NEW YORK -- A few more points would give the Winnipeg Jets' plight a whole new perspective but 22-22-6 -- .500 -- is where they have landed at the mid-season sabbatical.
At the NHL's all-star break, the Jets have authored a January of 3-8-1 and they have generated just 20 goals this month.
It has left them a teetering 10th-place club -- are they going to stay in the playoff conversation with the Eastern Conference eighth-place "line" five points above them or are they going to sink to also-ran status with the last-place clubs five points below them?
"We're back at .500. I don't know that we're real happy about that," Jets coach Claude Noel said after his team was blanked 3-0 by the New York Rangers on Tuesday night. "We've hit a dry spell and it's a little bit frustrating. For us, we're going to have to take a break and regroup when we get back."
The schedule resumes for the Jets next Tuesday in Philadelphia. They will assemble and practise there on Monday.
Until then, the team has scattered in search of some rest and relaxation. The club's chartered aircraft returned to Winnipeg on Tuesday night with only a handful of players on board.
Noel said he was staying in the east for a few days away.

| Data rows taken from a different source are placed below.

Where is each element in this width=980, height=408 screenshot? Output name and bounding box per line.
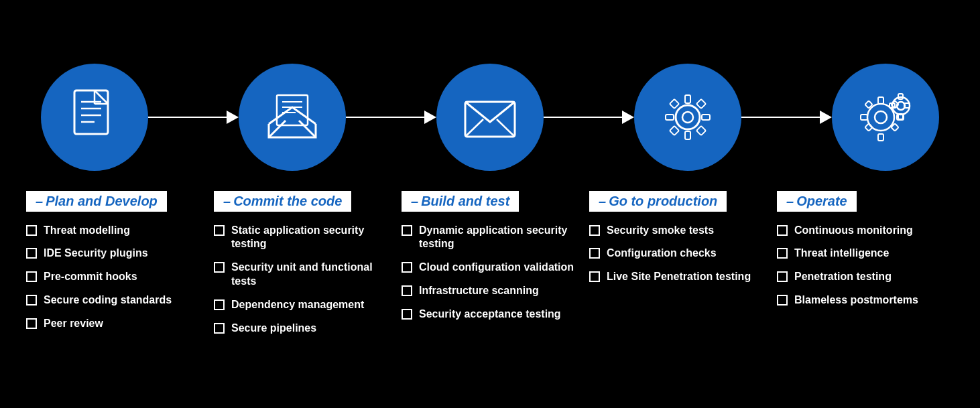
arrow-1 xyxy=(148,111,239,124)
list-commit: Static application security testing Secu… xyxy=(214,224,391,336)
title-commit: Commit the code xyxy=(214,191,351,212)
svg-rect-29 xyxy=(861,115,867,120)
title-plan: Plan and Develop xyxy=(26,191,167,212)
list-item: Threat intelligence xyxy=(777,247,954,261)
arrow-3 xyxy=(544,111,634,124)
svg-rect-19 xyxy=(666,115,674,120)
svg-rect-17 xyxy=(685,95,690,103)
svg-rect-0 xyxy=(74,90,108,134)
list-item: Security unit and functional tests xyxy=(214,261,391,289)
checkbox[interactable] xyxy=(402,309,412,320)
svg-rect-27 xyxy=(878,97,883,104)
checkbox[interactable] xyxy=(777,248,788,259)
svg-rect-24 xyxy=(696,126,706,135)
checkbox[interactable] xyxy=(777,295,788,305)
arrow-2 xyxy=(346,111,436,124)
checkbox[interactable] xyxy=(26,318,37,329)
svg-rect-23 xyxy=(670,126,679,135)
title-production: Go to production xyxy=(589,191,727,212)
checkbox[interactable] xyxy=(26,295,37,305)
checkbox[interactable] xyxy=(589,271,600,282)
list-item: Dependency management xyxy=(214,298,391,312)
svg-rect-8 xyxy=(277,95,308,125)
list-item: Static application security testing xyxy=(214,224,391,252)
list-item: Security acceptance testing xyxy=(402,308,578,322)
list-item: IDE Security plugins xyxy=(26,247,203,261)
list-item: Continuous monitoring xyxy=(777,224,954,238)
svg-point-16 xyxy=(682,112,693,123)
icon-production xyxy=(634,64,741,171)
checkbox[interactable] xyxy=(402,225,412,236)
svg-rect-22 xyxy=(696,99,706,109)
list-build: Dynamic application security testing Clo… xyxy=(402,224,578,322)
svg-line-13 xyxy=(465,119,483,137)
list-item: Dynamic application security testing xyxy=(402,224,578,252)
svg-rect-20 xyxy=(702,115,710,120)
list-item: Pre-commit hooks xyxy=(26,270,203,284)
column-operate: Operate Continuous monitoring Threat int… xyxy=(772,191,959,317)
checkbox[interactable] xyxy=(26,248,37,259)
svg-rect-33 xyxy=(865,123,872,131)
checkbox[interactable] xyxy=(214,299,225,310)
list-item: Cloud configuration validation xyxy=(402,261,578,275)
checkbox[interactable] xyxy=(214,225,225,236)
list-item: Secure pipelines xyxy=(214,322,391,336)
list-production: Security smoke tests Configuration check… xyxy=(589,224,766,284)
list-item: Peer review xyxy=(26,317,203,331)
checkbox[interactable] xyxy=(214,262,225,273)
list-plan: Threat modelling IDE Security plugins Pr… xyxy=(26,224,203,331)
svg-rect-28 xyxy=(878,134,883,141)
checkbox[interactable] xyxy=(777,271,788,282)
checkbox[interactable] xyxy=(26,225,37,236)
title-operate: Operate xyxy=(777,191,857,212)
svg-rect-21 xyxy=(670,99,679,109)
icon-operate xyxy=(832,64,939,171)
content-row: Plan and Develop Threat modelling IDE Se… xyxy=(21,191,959,345)
list-item: Threat modelling xyxy=(26,224,203,238)
list-item: Secure coding standards xyxy=(26,293,203,308)
svg-point-26 xyxy=(875,111,887,123)
list-item: Infrastructure scanning xyxy=(402,284,578,298)
checkbox[interactable] xyxy=(402,285,412,296)
checkbox[interactable] xyxy=(214,323,225,334)
svg-rect-18 xyxy=(685,131,690,139)
svg-line-14 xyxy=(497,119,515,137)
icon-plan xyxy=(41,64,148,171)
checkbox[interactable] xyxy=(26,271,37,282)
checkbox[interactable] xyxy=(589,225,600,236)
column-production: Go to production Security smoke tests Co… xyxy=(584,191,772,293)
list-item: Penetration testing xyxy=(777,270,954,284)
list-item: Configuration checks xyxy=(589,247,766,261)
list-item: Blameless postmortems xyxy=(777,293,954,308)
svg-point-15 xyxy=(676,105,700,129)
main-container: Plan and Develop Threat modelling IDE Se… xyxy=(14,50,966,358)
icon-commit xyxy=(239,64,346,171)
column-build: Build and test Dynamic application secur… xyxy=(396,191,584,331)
column-commit: Commit the code Static application secur… xyxy=(208,191,396,345)
list-item: Security smoke tests xyxy=(589,224,766,238)
checkbox[interactable] xyxy=(589,248,600,259)
title-build: Build and test xyxy=(402,191,519,212)
list-item: Live Site Penetration testing xyxy=(589,270,766,284)
column-plan: Plan and Develop Threat modelling IDE Se… xyxy=(21,191,208,340)
icon-build xyxy=(436,64,544,171)
checkbox[interactable] xyxy=(777,225,788,236)
icons-row xyxy=(21,64,959,171)
list-operate: Continuous monitoring Threat intelligenc… xyxy=(777,224,954,308)
checkbox[interactable] xyxy=(402,262,412,273)
arrow-4 xyxy=(741,111,832,124)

Several players are off to visit family and some, like captain Andrew Ladd and teammates Blake Wheeler, Tanner Glass, Bryan Little and Tim Stapleton, have chartered a boat and are headed for the British Virgin Islands.
Injuries, in particular to defenceman Dustin Byfuglien, a concussion for left-winger Evander Kane and even recent sick-bay stays for Zach Bogosian, Little and Wheeler, have clearly affected the team's overall performance but that is not news in the world of the NHL.

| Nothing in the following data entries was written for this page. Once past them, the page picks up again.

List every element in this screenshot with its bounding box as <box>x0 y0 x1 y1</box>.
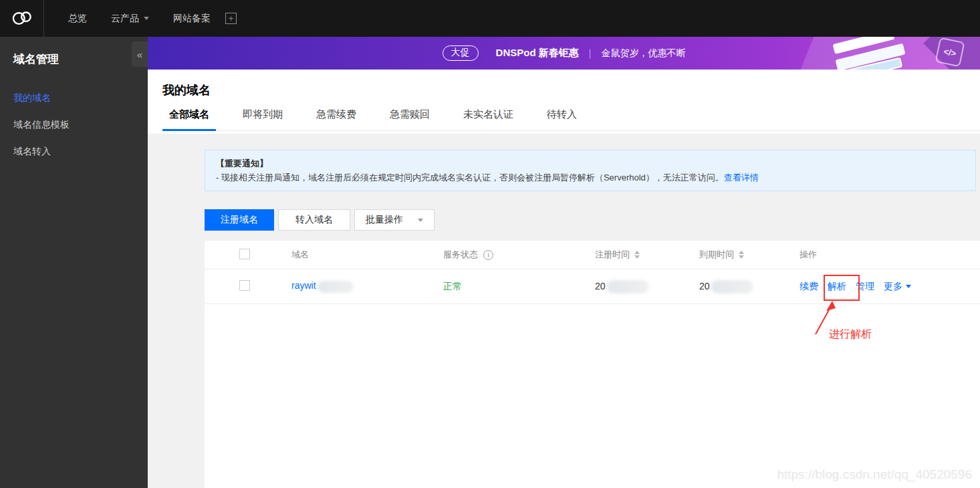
column-expiry-time-label: 到期时间 <box>699 249 734 261</box>
red-arrow-icon <box>809 299 849 337</box>
more-dropdown-link[interactable]: 更多 <box>884 281 911 293</box>
more-label: 更多 <box>884 281 902 293</box>
nav-item-overview-label: 总览 <box>68 13 87 25</box>
operations-cell: 续费 解析 进行解析 管理 更多 <box>800 281 980 293</box>
collapse-chevrons-icon: « <box>137 49 142 60</box>
column-expiry-time: 到期时间 <box>699 249 800 261</box>
annotation-text: 进行解析 <box>829 328 872 342</box>
tencent-cloud-logo[interactable] <box>0 0 44 37</box>
tab-unverified[interactable]: 未实名认证 <box>457 108 520 130</box>
card-shape <box>833 37 895 54</box>
page: 总览 云产品 网站备案 + 域名管理 « 我的域名 域名信息模板 域名转入 大促… <box>0 0 980 488</box>
promo-subtitle: 金鼠贺岁，优惠不断 <box>601 47 685 59</box>
laptop-shape <box>828 57 903 70</box>
tab-expiring-soon[interactable]: 即将到期 <box>236 108 289 130</box>
content-area: 【重要通知】 - 现接相关注册局通知，域名注册后必须在规定时间内完成域名实名认证… <box>148 134 980 488</box>
tab-all-domains[interactable]: 全部域名 <box>162 108 216 131</box>
table-row: raywit 正常 20 20 续费 解析 <box>205 269 980 304</box>
card-shape <box>835 43 905 70</box>
domain-cell: raywit <box>291 280 443 292</box>
chevron-down-icon <box>906 285 911 288</box>
chevron-down-icon <box>418 219 423 222</box>
resolve-annotation-wrapper: 解析 进行解析 <box>828 281 856 293</box>
chevron-down-icon <box>144 17 149 20</box>
batch-operation-label: 批量操作 <box>366 214 403 226</box>
resolve-link[interactable]: 解析 <box>828 281 846 293</box>
select-all-checkbox[interactable] <box>239 249 250 259</box>
cloud-logo-icon <box>9 9 35 29</box>
transfer-in-domain-button[interactable]: 转入域名 <box>278 209 350 231</box>
info-icon[interactable]: i <box>483 250 493 260</box>
promo-title: DNSPod 新春钜惠 <box>496 47 579 59</box>
blurred-registration-date <box>607 280 648 293</box>
sidebar-item-my-domains[interactable]: 我的域名 <box>0 85 148 112</box>
page-title: 我的域名 <box>162 82 980 98</box>
sidebar-collapse-button[interactable]: « <box>132 41 148 67</box>
registration-time-cell: 20 <box>595 280 699 293</box>
blurred-expiry-date <box>711 280 753 293</box>
column-registration-time-label: 注册时间 <box>595 249 630 261</box>
promo-badge: 大促 <box>443 45 479 61</box>
row-checkbox[interactable] <box>239 280 250 291</box>
registration-year-prefix: 20 <box>595 280 606 291</box>
table-header-row: 域名 服务状态 i 注册时间 到期时间 操作 <box>205 241 980 269</box>
tab-urgent-redemption[interactable]: 急需赎回 <box>383 108 437 130</box>
column-domain: 域名 <box>291 249 443 261</box>
notice-body-line: - 现接相关注册局通知，域名注册后必须在规定时间内完成域名实名认证，否则会被注册… <box>216 170 965 185</box>
nav-item-cloud-products-label: 云产品 <box>111 13 139 25</box>
promo-banner[interactable]: 大促 DNSPod 新春钜惠 ｜ 金鼠贺岁，优惠不断 </> <box>148 37 980 70</box>
code-badge-icon: </> <box>935 37 965 67</box>
sort-icon[interactable] <box>634 251 640 259</box>
manage-link[interactable]: 管理 <box>856 281 874 293</box>
nav-item-overview[interactable]: 总览 <box>68 13 87 25</box>
column-operations-label: 操作 <box>800 249 817 261</box>
domain-table: 域名 服务状态 i 注册时间 到期时间 操作 <box>205 241 980 488</box>
sidebar-item-domain-transfer-in[interactable]: 域名转入 <box>0 138 148 165</box>
add-services-grid-icon[interactable]: + <box>225 13 237 24</box>
expiry-time-cell: 20 <box>699 280 800 293</box>
notice-title: 【重要通知】 <box>216 156 965 170</box>
blurred-domain-suffix <box>318 281 354 293</box>
column-registration-time: 注册时间 <box>595 249 699 261</box>
promo-separator: ｜ <box>586 47 595 59</box>
nav-item-website-record[interactable]: 网站备案 <box>173 13 211 25</box>
sort-icon[interactable] <box>739 251 744 259</box>
column-service-status-label: 服务状态 <box>443 249 478 261</box>
main-header: 我的域名 全部域名 即将到期 急需续费 急需赎回 未实名认证 待转入 <box>148 70 980 134</box>
sidebar: 域名管理 « 我的域名 域名信息模板 域名转入 <box>0 37 148 488</box>
important-notice: 【重要通知】 - 现接相关注册局通知，域名注册后必须在规定时间内完成域名实名认证… <box>205 150 976 191</box>
promo-illustration: </> <box>739 37 980 70</box>
watermark: https://blog.csdn.net/qq_40520596 <box>777 467 972 482</box>
view-details-link[interactable]: 查看详情 <box>724 172 759 182</box>
notice-body: - 现接相关注册局通知，域名注册后必须在规定时间内完成域名实名认证，否则会被注册… <box>216 172 724 182</box>
column-service-status: 服务状态 i <box>443 249 595 261</box>
column-domain-label: 域名 <box>291 249 309 261</box>
tab-bar: 全部域名 即将到期 急需续费 急需赎回 未实名认证 待转入 <box>162 108 980 131</box>
renew-link[interactable]: 续费 <box>800 281 818 293</box>
toolbar: 注册域名 转入域名 批量操作 <box>205 209 980 231</box>
diagonal-band-shape <box>795 37 980 70</box>
batch-operation-dropdown[interactable]: 批量操作 <box>354 209 435 231</box>
status-badge: 正常 <box>443 281 595 293</box>
sidebar-title: 域名管理 <box>13 51 148 67</box>
nav-item-website-record-label: 网站备案 <box>173 13 211 25</box>
corner-shape <box>923 37 980 70</box>
column-operations: 操作 <box>800 249 980 261</box>
tab-pending-transfer[interactable]: 待转入 <box>540 108 584 130</box>
sidebar-item-domain-info-template[interactable]: 域名信息模板 <box>0 112 148 138</box>
register-domain-button[interactable]: 注册域名 <box>205 209 274 231</box>
nav-item-cloud-products[interactable]: 云产品 <box>111 13 149 25</box>
expiry-year-prefix: 20 <box>699 280 710 291</box>
top-navbar: 总览 云产品 网站备案 + <box>0 0 980 37</box>
sidebar-menu: 我的域名 域名信息模板 域名转入 <box>0 85 148 165</box>
tab-urgent-renewal[interactable]: 急需续费 <box>310 108 363 130</box>
domain-link[interactable]: raywit <box>291 280 316 291</box>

The Jets' offensive challenges have been the most high-profile item for the team in recent weeks
"It's always frustrating when you can't score goals but at the same time, we are creating chances and we are getting those quality scoring chances," Ladd said after Tuesday's game. "It's a little worrisome when you're not getting those."

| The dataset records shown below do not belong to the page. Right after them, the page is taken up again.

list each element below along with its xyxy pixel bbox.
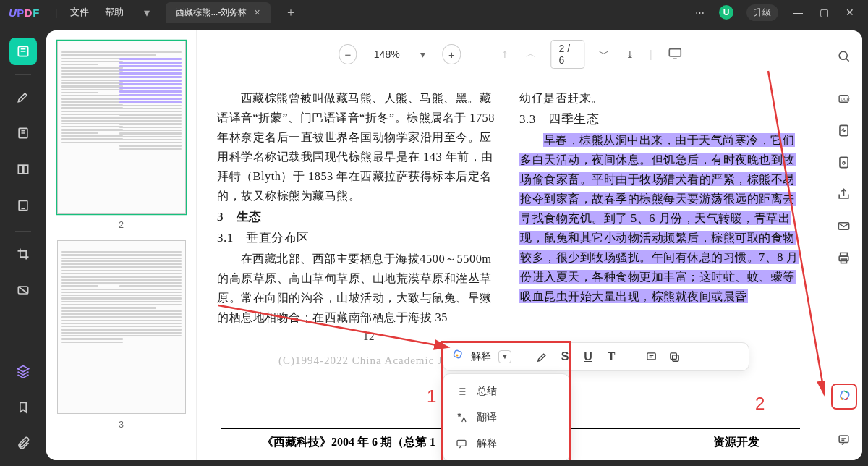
ai-menu-translate[interactable]: 翻译 <box>443 404 569 431</box>
convert-icon[interactable] <box>833 119 855 141</box>
ai-context-menu: 总结 翻译 解释 <box>443 373 570 460</box>
ocr-icon[interactable]: OCR <box>833 88 855 109</box>
chat-icon <box>455 437 468 450</box>
note-tool-icon[interactable] <box>642 347 660 366</box>
ai-assistant-button[interactable] <box>831 384 857 410</box>
document-tab[interactable]: 西藏棕熊...-刘务林 × <box>166 2 270 23</box>
subsection-heading: 3.3 四季生态 <box>519 109 801 129</box>
zoom-in-button[interactable]: + <box>443 44 461 64</box>
tool-crop[interactable] <box>9 240 37 268</box>
zoom-level[interactable]: 148% <box>370 48 404 60</box>
maximize-button[interactable]: ▢ <box>817 7 830 18</box>
divider: | <box>55 7 57 18</box>
minimize-button[interactable]: — <box>791 7 804 18</box>
ai-icon <box>451 349 464 365</box>
app-logo: UPDF <box>0 7 51 19</box>
menu-item-label: 翻译 <box>477 411 497 424</box>
paragraph: 在西藏北部、西部主要栖息于海拔4500～5500m 的高原草原、高山草甸草原、山… <box>217 249 499 327</box>
page-current: 2 <box>558 43 564 54</box>
ai-menu-explain[interactable]: 解释 <box>443 431 569 457</box>
menu-file[interactable]: 文件 <box>70 6 89 19</box>
menu-item-label: 总结 <box>477 385 497 398</box>
page-total: 6 <box>558 54 564 66</box>
annotation-number-1: 1 <box>427 386 436 407</box>
tool-reader[interactable] <box>9 38 37 65</box>
workspace: 2 <box>46 30 862 460</box>
tab-dropdown-icon[interactable]: ▾ <box>137 2 157 22</box>
thumbnail-label: 3 <box>54 420 189 430</box>
left-toolbar <box>0 25 46 466</box>
thumbnail-label: 2 <box>54 220 189 230</box>
annotation-number-2: 2 <box>755 394 765 414</box>
tool-redact[interactable] <box>9 276 37 304</box>
svg-rect-6 <box>670 48 681 56</box>
svg-text:OCR: OCR <box>841 96 850 101</box>
paragraph: 西藏棕熊曾被叫做藏马熊、人熊、马熊、黑。藏语译音“折蒙”、门巴语译音“折冬”。棕… <box>217 88 499 206</box>
svg-point-7 <box>456 355 459 357</box>
menu-bar: 文件 帮助 <box>61 6 124 19</box>
copy-tool-icon[interactable] <box>665 347 684 366</box>
next-page-icon[interactable]: ﹀ <box>597 47 610 62</box>
zoom-dropdown-icon[interactable]: ▾ <box>417 47 430 62</box>
ai-menu-summary[interactable]: 总结 <box>443 378 569 404</box>
footer-section-label: 资源开发 <box>713 435 760 450</box>
highlighted-paragraph: 早春，棕熊从洞中出来，由于天气尚寒冷，它们多白天活动，夜间休息。但饥急后，有时夜… <box>519 130 801 306</box>
first-page-icon[interactable]: ⤒ <box>498 47 511 62</box>
presentation-icon[interactable] <box>668 48 683 62</box>
section-heading: 3 生态 <box>217 207 499 226</box>
tool-layers[interactable] <box>9 357 37 385</box>
document-area: − 148% ▾ + ⤒ ︿ 2 / 6 ﹀ ⤓ | <box>197 30 825 460</box>
thumbnail-panel: 2 <box>46 30 197 460</box>
comment-panel-icon[interactable] <box>833 428 855 450</box>
user-avatar[interactable]: U <box>719 5 733 20</box>
tab-bar: ▾ 西藏棕熊...-刘务林 × ＋ <box>137 2 302 23</box>
svg-rect-3 <box>24 165 28 174</box>
search-icon[interactable] <box>833 45 855 67</box>
menu-help[interactable]: 帮助 <box>105 6 124 19</box>
upgrade-button[interactable]: 升级 <box>746 4 778 21</box>
text-tool-icon[interactable]: T <box>602 347 621 366</box>
tool-fill[interactable] <box>9 192 37 219</box>
translate-icon <box>455 411 468 424</box>
close-button[interactable]: ✕ <box>843 7 856 18</box>
more-icon[interactable]: ⋯ <box>695 7 706 18</box>
divider <box>15 74 31 75</box>
tool-comment[interactable] <box>9 119 37 147</box>
divider <box>836 77 852 77</box>
ai-dropdown-icon[interactable]: ▼ <box>498 350 511 363</box>
print-icon[interactable] <box>833 247 855 268</box>
new-tab-button[interactable]: ＋ <box>279 2 302 23</box>
document-toolbar: − 148% ▾ + ⤒ ︿ 2 / 6 ﹀ ⤓ | <box>339 40 682 69</box>
divider: | <box>650 48 652 60</box>
divider <box>522 349 522 365</box>
subsection-heading: 3.1 垂直分布区 <box>217 228 499 247</box>
last-page-icon[interactable]: ⤓ <box>624 47 637 62</box>
protect-icon[interactable] <box>833 151 855 173</box>
prev-page-icon[interactable]: ︿ <box>524 47 537 62</box>
ai-explain-label[interactable]: 解释 <box>471 350 491 363</box>
svg-rect-2 <box>18 165 22 174</box>
svg-rect-9 <box>672 355 678 361</box>
thumbnail-page-2[interactable] <box>57 41 186 214</box>
email-icon[interactable] <box>833 215 855 237</box>
page-indicator[interactable]: 2 / 6 <box>550 40 584 69</box>
tool-highlighter[interactable] <box>9 83 37 111</box>
strikethrough-tool-icon[interactable]: S <box>556 347 574 366</box>
share-icon[interactable] <box>833 183 855 205</box>
tool-edit-page[interactable] <box>9 156 37 183</box>
thumbnail-page-3[interactable] <box>57 240 186 414</box>
tool-bookmark[interactable] <box>9 394 37 421</box>
tab-close-icon[interactable]: × <box>254 7 260 18</box>
underline-tool-icon[interactable]: U <box>579 347 597 366</box>
highlighted-text: 早春，棕熊从洞中出来，由于天气尚寒冷，它们多白天活动，夜间休息。但饥急后，有时夜… <box>519 133 799 303</box>
svg-point-19 <box>843 161 845 164</box>
zoom-out-button[interactable]: − <box>339 44 357 64</box>
svg-rect-11 <box>457 440 466 446</box>
selection-toolbar: 解释 ▼ S U T <box>443 342 749 371</box>
tool-attachment[interactable] <box>9 430 37 457</box>
divider <box>15 231 31 232</box>
right-toolbar: OCR <box>825 30 862 460</box>
footer-publication: 《西藏科技》2004 年 6 期（总第 1 <box>262 435 435 450</box>
window-controls: ⋯ U 升级 — ▢ ✕ <box>695 4 868 21</box>
highlight-tool-icon[interactable] <box>532 347 551 366</box>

Indeed, the Jets weren't without their chances in the three games they dropped right before the break, so it's been clear the level of frustration has risen.
In that sense, this break is welcome.
"I think it's nice to just get away from it mentally, get your mind away from hockey," Ladd said. "That's a good thing sometimes. You have a tendency to put a lot of pressure on yourself and the stress builds up and the frustration and it can lead to even worse things. It'll be nice to get refreshed and get excited about coming back into Philly and playing with some energy."
When the team returns for the final 32 games of the season, its offensive challenges and poor road record will be waiting immediately. The Jets play their next four games on the road, and seven of the next nine before an eight-game homestand begins in mid-February.
Glass thinks the road question can be answered with just a little more offence.
"You have to score goals to win," Glass said. "Put a few more in the back of the net. That's the obvious thing. The way to do that starts in our own zone with good communication and good support and I think we're doing some good things save for a period here or there."
Ladd said the Jets are not focused on whether games are at home or on the road.
"That (record) is tough to put your finger on," he said. "To me, I don't really know that it's the road. It just seems to be the games we're involved with. I've liked our effort the last couple of games and we just haven't seemed to have put the puck in the net. Tough, frustrating but we have to keep pushing. It's the only way through it."